In some embodiments, the solvent system may be PEG and/or DMSO as they have no known risk of keratitis or sensitivity to the eye even in long-term therapy. Experiments show that 0.2 ml/day of 100% DMSO can be administered in the rabbit eye, equal to 4 drops/day for 6 months without any evidence of an adverse effect. In blind human eyes, 66% DMSO (with Tetryzoline) may be applied topically 4-8 times a day. None of any blind eyes evinced any evidence of sensitivity to DMSO, epithelial damage, or an increase of IOP or keratitis, and only one case had a burning sensation. No toxicity was observed for intravitreal injections of miconazole dissolved in 0.1% DMSO in various concentrations (20.5, 5, 10, 30, 40 micrograms). In the lower conjunctival sac, 50 microliters may be instilled directly without any signs of eye irritation or conjunctival or corneal injury. In addition, DMSO and PEG400 are considered water-miscible organic liquids. Therefore, they are dispersible with body fluids. Indeed, these solvent systems may efficiently solubilize the polymer in a ratio up to 10-90% w/w of the entire formula.
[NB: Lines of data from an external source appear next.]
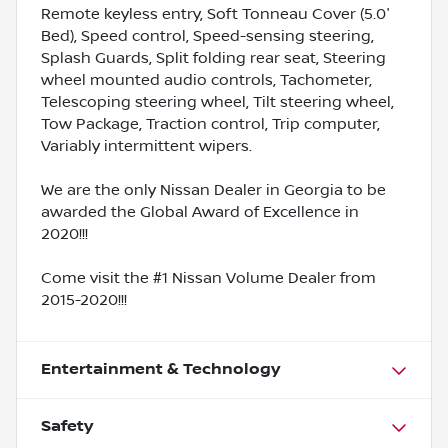
Remote keyless entry, Soft Tonneau Cover (5.0'
Bed), Speed control, Speed-sensing steering,
Splash Guards, Split folding rear seat, Steering
wheel mounted audio controls, Tachometer,
Telescoping steering wheel, Tilt steering wheel,
Tow Package, Traction control, Trip computer,
Variably intermittent wipers.
We are the only Nissan Dealer in Georgia to be
awarded the Global Award of Excellence in
2020!!!
Come visit the #1 Nissan Volume Dealer from
2015-2020!!!
Entertainment & Technology
Safety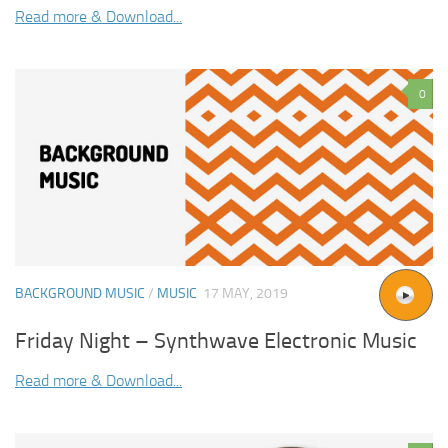
Read more & Download...
0
BACKGROUND MUSIC
/
MUSIC
17 MAY, 2019
Friday Night – Synthwave Electronic Music
Read more & Download...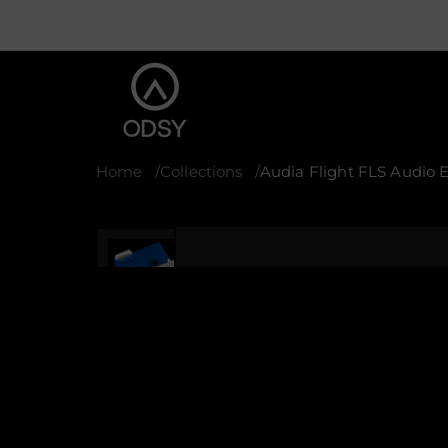
Home
Collections
Audia Flight FLS Audio 
S
k
i
p
t
o
p
r
o
d
u
c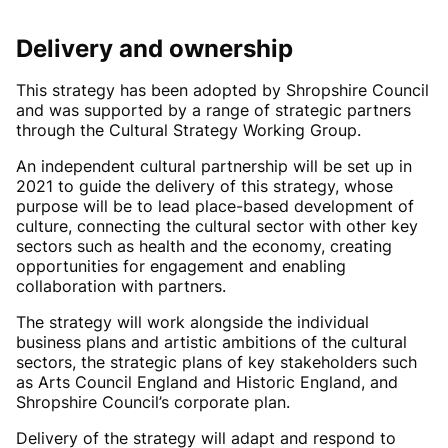
Delivery and ownership
This strategy has been adopted by Shropshire Council
and was supported by a range of strategic partners
through the Cultural Strategy Working Group.
An independent cultural partnership will be set up in
2021 to guide the delivery of this strategy, whose
purpose will be to lead place-based development of
culture, connecting the cultural sector with other key
sectors such as health and the economy, creating
opportunities for engagement and enabling
collaboration with partners.
The strategy will work alongside the individual
business plans and artistic ambitions of the cultural
sectors, the strategic plans of key stakeholders such
as Arts Council England and Historic England, and
Shropshire Council’s corporate plan.
Delivery of the strategy will adapt and respond to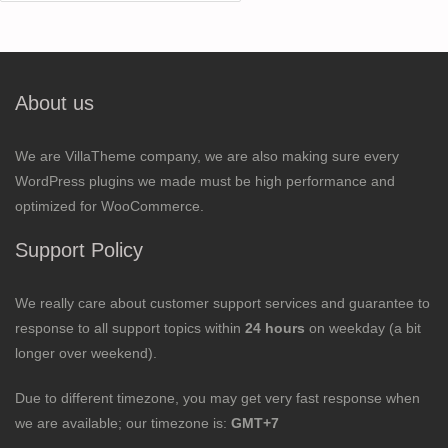
for:
About us
We are VillaTheme company, we are also making sure every
WordPress plugins we made must be high performance and
optimized for WooCommerce.
Support Policy
We really care about customer support services and guarantee to
response to all support topics within
24 hours
on weekday (a bit
longer over weekend).
Due to different timezone, you may get very fast response when
we are available; our timezone is:
GMT+7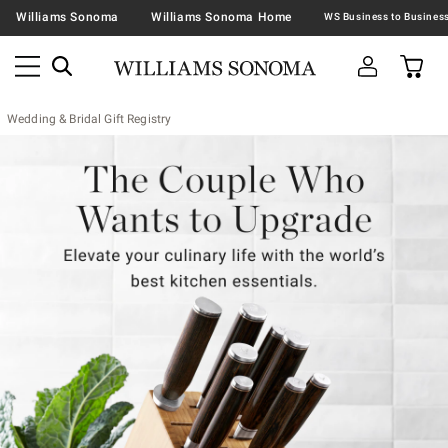
Williams Sonoma
Williams Sonoma Home
Wedding & Bridal Gift Registry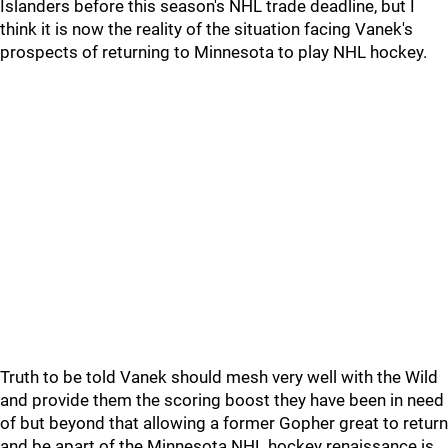
Islanders before this season's NHL trade deadline, but I
think it is now the reality of the situation facing Vanek's
prospects of returning to Minnesota to play NHL hockey.
Truth to be told Vanek should mesh very well with the Wild
and provide them the scoring boost they have been in need
of but beyond that allowing a former Gopher great to return
and be apart of the Minnesota NHL hockey renaissance is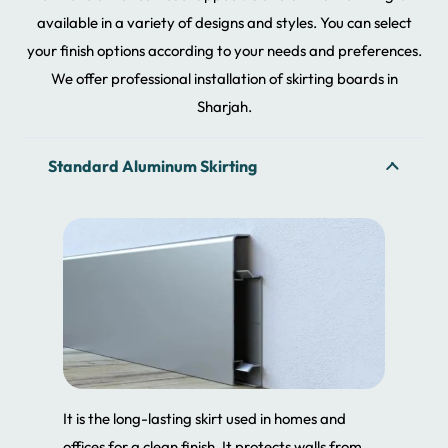
available in a variety of designs and styles. You can select
your finish options according to your needs and preferences.
We offer professional installation of skirting boards in
Sharjah.
Standard Aluminum Skirting
It is the long-lasting skirt used in homes and
offices for a clean finish. It protects walls from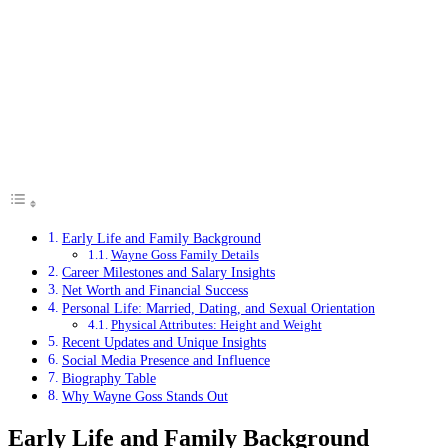
Early Life and Family Background
Wayne Goss Family Details
Career Milestones and Salary Insights
Net Worth and Financial Success
Personal Life: Married, Dating, and Sexual Orientation
Physical Attributes: Height and Weight
Recent Updates and Unique Insights
Social Media Presence and Influence
Biography Table
Why Wayne Goss Stands Out
Early Life and Family Background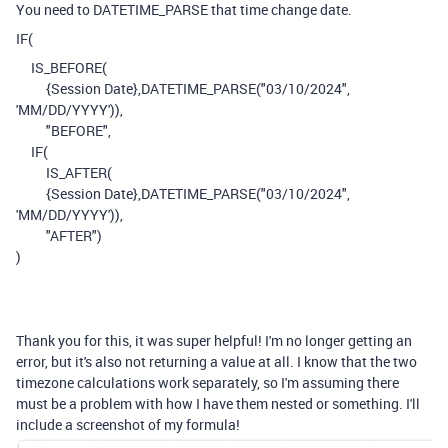
You need to DATETIME_PARSE that time change date.
IF
(
IS_BEFORE
(
{Session Date}
,
DATETIME_PARSE
(
"03/10/2024"
,
'MM/DD/YYYY'
)),
"BEFORE"
,
IF
(
IS_AFTER
(
{Session Date}
,
DATETIME_PARSE
(
"03/10/2024"
,
'MM/DD/YYYY'
)),
"AFTER"
)
)
Thank you for this, it was super helpful! I'm no longer getting an
error, but it's also not returning a value at all. I know that the two
timezone calculations work separately, so I'm assuming there
must be a problem with how I have them nested or something. I'll
include a screenshot of my formula!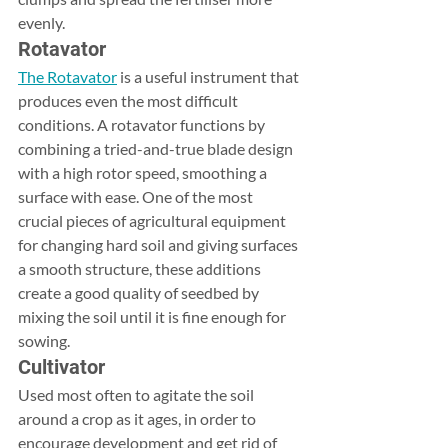
evenly.
Rotavator
The Rotavator
 is a useful instrument that 
produces even the most difficult 
conditions. A rotavator functions by 
combining a tried-and-true blade design 
with a high rotor speed, smoothing a 
surface with ease. One of the most 
crucial pieces of agricultural equipment 
for changing hard soil and giving surfaces 
a smooth structure, these additions 
create a good quality of seedbed by 
mixing the soil until it is fine enough for 
sowing.​
Cultivator
Used most often to agitate the soil 
around a crop as it ages, in order to 
encourage development and get rid of 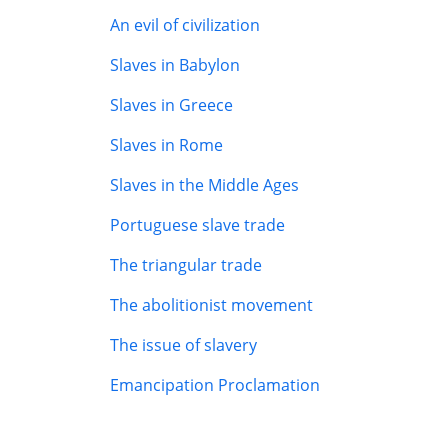
An evil of civilization
Slaves in Babylon
Slaves in Greece
Slaves in Rome
Slaves in the Middle Ages
Portuguese slave trade
The triangular trade
The abolitionist movement
The issue of slavery
Emancipation Proclamation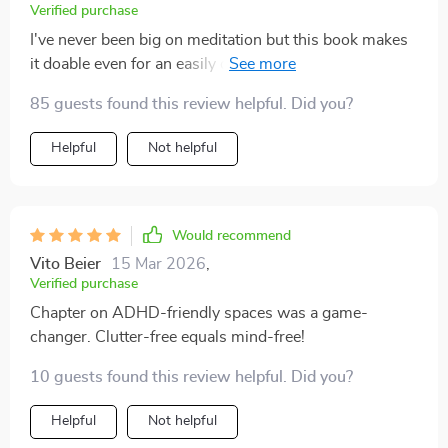
Verified purchase
I've never been big on meditation but this book makes
it doable even for an easily distracted person like me.
Plus, who can resist DIY focus rituals?
85 guests found this review helpful. Did you?
Helpful
Not helpful
Would recommend
Vito Beier
15 Mar 2026
,
Verified purchase
Chapter on ADHD-friendly spaces was a game-
changer. Clutter-free equals mind-free!
10 guests found this review helpful. Did you?
Helpful
Not helpful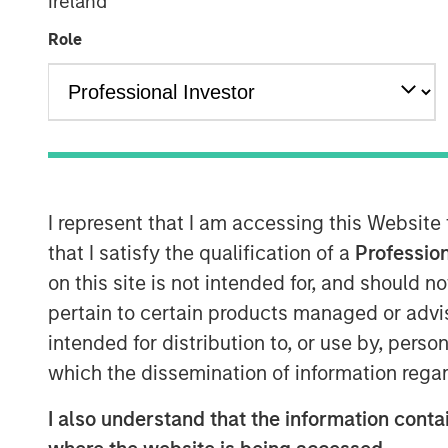
Ireland
Role
I represent that I am accessing this Website
that I satisfy the qualification of a
Profession
on this site is not intended for, and should 
pertain to certain products managed or advis
intended for distribution to, or use by, perso
which the dissemination of information regar
I also understand that the information contai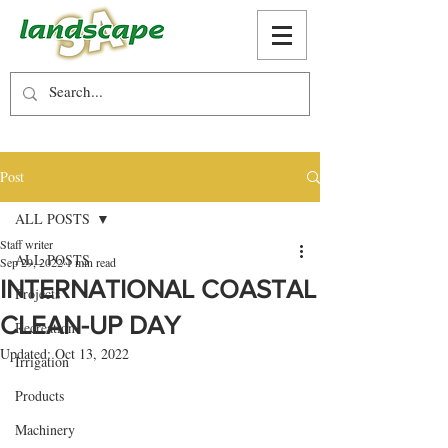
Post
ALL POSTS
Staff writer
ALL POSTS
Sep 29, 2022
1 min read
INTERNATIONAL COASTAL
Projects
CLEAN-UP DAY
Recreation
Updated:
Oct 13, 2022
Irrigation
Products
Machinery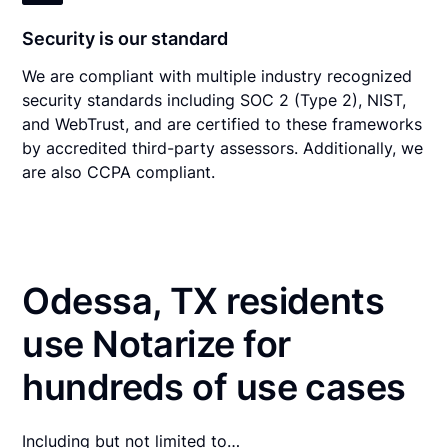
Security is our standard
We are compliant with multiple industry recognized
security standards including SOC 2 (Type 2), NIST,
and WebTrust, and are certified to these frameworks
by accredited third-party assessors. Additionally, we
are also CCPA compliant.
Odessa, TX residents
use Notarize for
hundreds of use cases
Including but not limited to…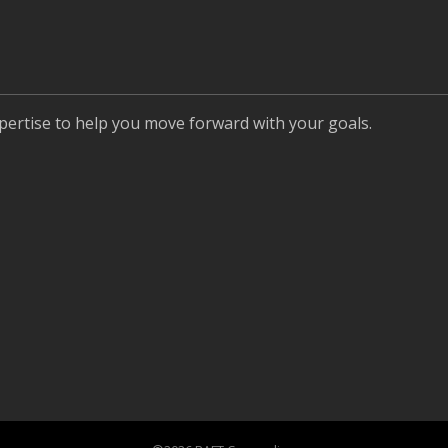
pertise to help you move forward with your goals.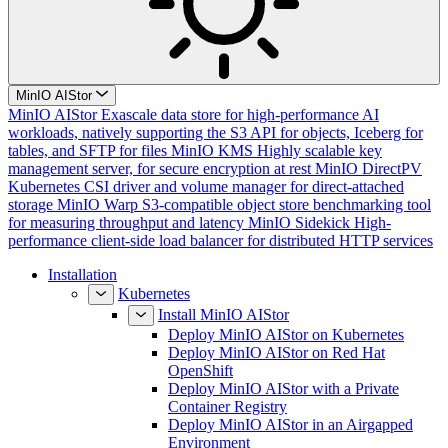
MinIO AIStor
MinIO AIStor
Exascale data store for high-performance AI
workloads, natively supporting the S3 API for objects, Iceberg for
tables, and SFTP for files
MinIO KMS
Highly scalable key
management server, for secure encryption at rest
MinIO DirectPV
Kubernetes CSI driver and volume manager for direct-attached
storage
MinIO Warp
S3-compatible object store benchmarking tool
for measuring throughput and latency
MinIO Sidekick
High-
performance client-side load balancer for distributed HTTP services
Installation
Kubernetes
Install MinIO AIStor
Deploy MinIO AIStor on Kubernetes
Deploy MinIO AIStor on Red Hat
OpenShift
Deploy MinIO AIStor with a Private
Container Registry
Deploy MinIO AIStor in an Airgapped
Environment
More usually the solvent system may be between about 10%-70% w/w ratio, and may be between 40%-60% w/w. And more preferably the amount of the solvent system may be less than about 60%. In some embodiments, the ratio of the solvent to the polymer may be less than 50%. The ratio may be between 30-40%.
The implants described herein may be formulated with particles of an active agent dissolved or dispersed in the polymer-solvent solution to make a homogenous or heterogenous implant system. The release of the active agent is achieved by the exchange of solvents that allow the diffusion of the active agent into an ocular fluid. The higher affinity between the solvent and the aqueous phase, i.e., water-miscible solvents, the higher the rate of the phase inversion. Water miscible solvents yield a low viscous solution which allows easy administration of injection and increases biocompatibility by providing a more hydrophilic environment. In general, an undesirable burst effect is associated with the use of such solvents which can reach 70% by the first hour of implantation. The implant system can be modified to control the burst release. In some embodiments, desired burst release is obtained and represents the desirable loading dose of the API by the first day of release. The burst release may be between about 0-90% by the first 24 h of implantation. In some embodiments, the percentage of the initial release maybe between about 40-70% by the first 24 h of implantation. In some embodiments, the initial burst release may be between about 10-40% by the first 24 h of implantation.
The initial burst release of the active agent may depend at least on the time of hardening of the implant and the duration of the solvent phase inversion. More usually the concentration of the solvent system may affect the initial burst release. The initial burst release can be controlled according to the time of hardening of the injected implant, the solubility of the drug, drug loading and their stability. Based on the solubility of the drug in the solvents or solvent mixture or polymer solution, the drug can either be dissolved or dispersed in the formulation. In addition, it can either form a homogenous or heterogenous solution. The release of the API may be faster when the active agent is dispersed in the system rather than dissolved in a polymeric solution. The solubility profile of the APIs in the solvent system is studied and the designed formula is in a ratio of API to the solvent that may be dissolved or suspended. More usually the concentration would be below the saturation capacity of the solvent.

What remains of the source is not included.